If you choose to go anywhere with me outside of my state, I will inadvertently embarrass you. From Texas to Tunisia, I instantly adopt an accent and mannerisms matching those around me. While traveling in Paris with my daughter, who does speak French, I (short, round and southern-drawled) spoke English but with Pepe’ Le Pew’s accent. I flitted my hands to match dismissive French gestures and carried myself with the assurance of the skinniest French model. At least I thought I did. My daughter could take no more and engaged in an accent intervention when I told the taxi driver that we had no “lug-ah’-je” and silkily glided into the back seat. Both the driver and my daughter looked at me with amusement and disgust. I travel alone more now.

While in London, I heard “that’s brilliant” being used many times. I suddenly had a motto: Be Brilliant! I took it back and unleashed it on my students. I said it all the time; I drew lightbulbs on their assignments. I was as obnoxious with my brilliance as I was with my French accent.

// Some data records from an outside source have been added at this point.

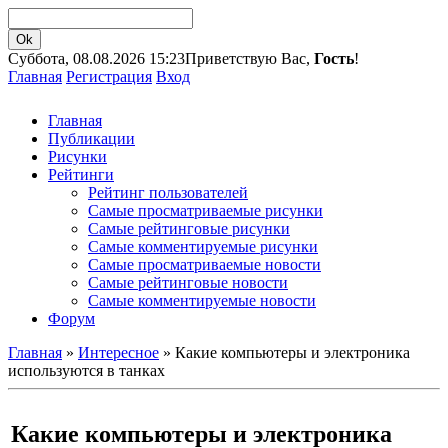
Суббота, 08.08.2026 15:23
Приветствую Вас,
Гость
!
Главная
Регистрация
Вход
Главная
Публикации
Рисунки
Рейтинги
Рейтинг пользователей
Самые просматриваемые рисунки
Самые рейтинговые рисунки
Самые комментируемые рисунки
Самые просматриваемые новости
Самые рейтинговые новости
Самые комментируемые новости
Форум
Главная
»
Интересное
» Какие компьютеры и электроника
используются в танках
Какие компьютеры и электроника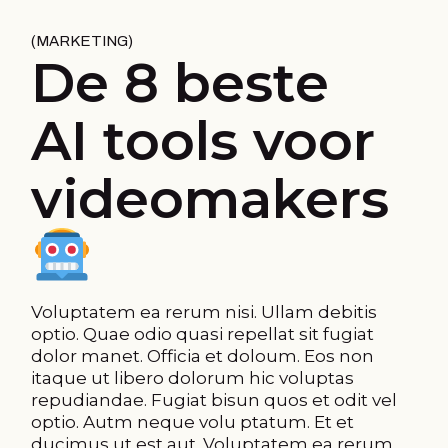
MARKETING
De 8 beste
AI tools voor
videomakers
Voluptatem ea rerum nisi. Ullam debitis
optio. Quae odio quasi repellat sit fugiat
dolor manet. Officia et doloum. Eos non
itaque ut libero dolorum hic voluptas
repudiandae. Fugiat bisun quos et odit vel
optio. Autm neque volu ptatum. Et et
ducimus ut est aut. Voluptatem ea rerum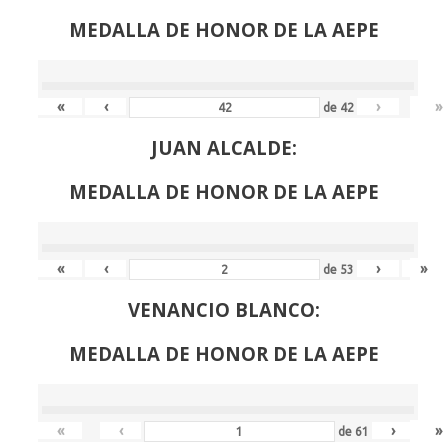
MEDALLA DE HONOR DE LA AEPE
«
‹
›
»
de
42
JUAN ALCALDE:
MEDALLA DE HONOR DE LA AEPE
«
‹
›
»
de
53
VENANCIO BLANCO:
MEDALLA DE HONOR DE LA AEPE
«
‹
›
»
de
61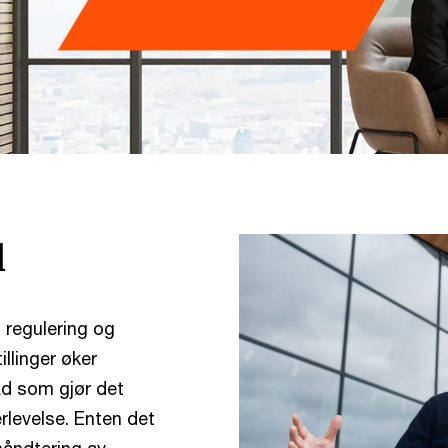
d
 regulering og
llinger øker
åd som gjør det
rlevelse. Enten det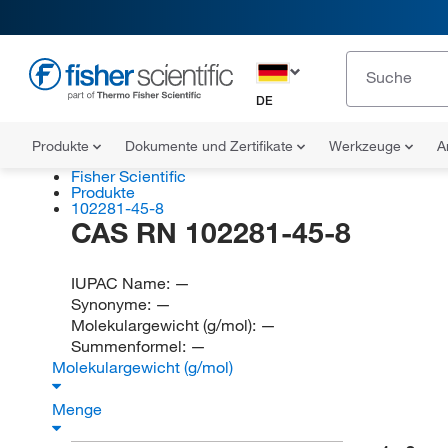
DE
Produkte
Dokumente und Zertifikate
Werkzeuge
A
Fisher Scientific
Produkte
102281-45-8
CAS RN 102281-45-8
IUPAC Name:
—
Synonyme:
—
Molekulargewicht (g/mol):
—
Summenformel:
—
Molekulargewicht (g/mol)
Menge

This time it fit. Being brilliant is multi-layered. The first definition almost always includes “bright” and “radiant.” Asking students to radiate a light of knowledge is brilliant. “Distinguished” often appears in a second definition. Asking students to show dignity and demand respect is brilliant. Finally, asking students to apply the third definition of displaying intelligence and talent is brilliant.

I believed in their brilliance; my expectations were great. Expectations survive only with hope, and hope is essential for success. I am not claiming that everyone’s grades went up and happiness flourished. However, what did happen was that my students knew I believed in them. I created a culture of high expectations that pushed them to own their learning. The unsubtle constancy of the phrase created subtle differences. Even as they rolled their eyes at me over the silliness of the lightbulbs, by the end of the year, many of my students remarked about that phrase and what it meant them.

This concept translates for parents, teachers, and administrators. A meaningful quotation on the fridge, on the classroom board, or in the school’s halls is effective. Choose a motif with a motive.   Make it authentic. Use it ad nauseam.   They won’t forget. You believe in their success which can be defined in a myriad of ways.

In the meantime, anyone want to go with me to Italy? I am suro we can get byo with just adding an “o” to our wordso to be understoodo.